___ Working data
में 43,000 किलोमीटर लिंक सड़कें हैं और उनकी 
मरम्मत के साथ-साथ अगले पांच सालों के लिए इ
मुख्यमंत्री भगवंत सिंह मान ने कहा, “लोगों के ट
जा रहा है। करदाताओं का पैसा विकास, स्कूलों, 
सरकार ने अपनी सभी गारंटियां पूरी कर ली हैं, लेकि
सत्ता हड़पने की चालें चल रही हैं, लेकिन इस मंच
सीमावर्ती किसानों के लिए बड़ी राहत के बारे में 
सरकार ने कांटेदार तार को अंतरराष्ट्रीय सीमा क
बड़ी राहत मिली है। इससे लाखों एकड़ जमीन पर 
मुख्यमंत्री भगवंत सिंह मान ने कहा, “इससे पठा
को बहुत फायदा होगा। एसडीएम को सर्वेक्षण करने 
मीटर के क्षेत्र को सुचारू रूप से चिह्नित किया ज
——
______
Work to be completed
Go through the records above and set each one down exactly, please.

Response to the exercise
में 43,000 किलोमीटर लिंक सड़कें हैं और उनकी 
मरम्मत के साथ-साथ अगले पांच सालों के लिए इ
मुख्यमंत्री भगवंत सिंह मान ने कहा, “लोगों के ट
जा रहा है। करदाताओं का पैसा विकास, स्कूलों, 
सरकार ने अपनी सभी गारंटियां पूरी कर ली हैं, लेकि
सत्ता हड़पने की चालें चल रही हैं, लेकिन इस मंच
सीमावर्ती किसानों के लिए बड़ी राहत के बारे में 
सरकार ने कांटेदार तार को अंतरराष्ट्रीय सीमा क
बड़ी राहत मिली है। इससे लाखों एकड़ जमीन पर 
मुख्यमंत्री भगवंत सिंह मान ने कहा, “इससे पठा
को बहुत फायदा होगा। एसडीएम को सर्वेक्षण करने 
मीटर के क्षेत्र को सुचारू रूप से चिह्नित किया ज
——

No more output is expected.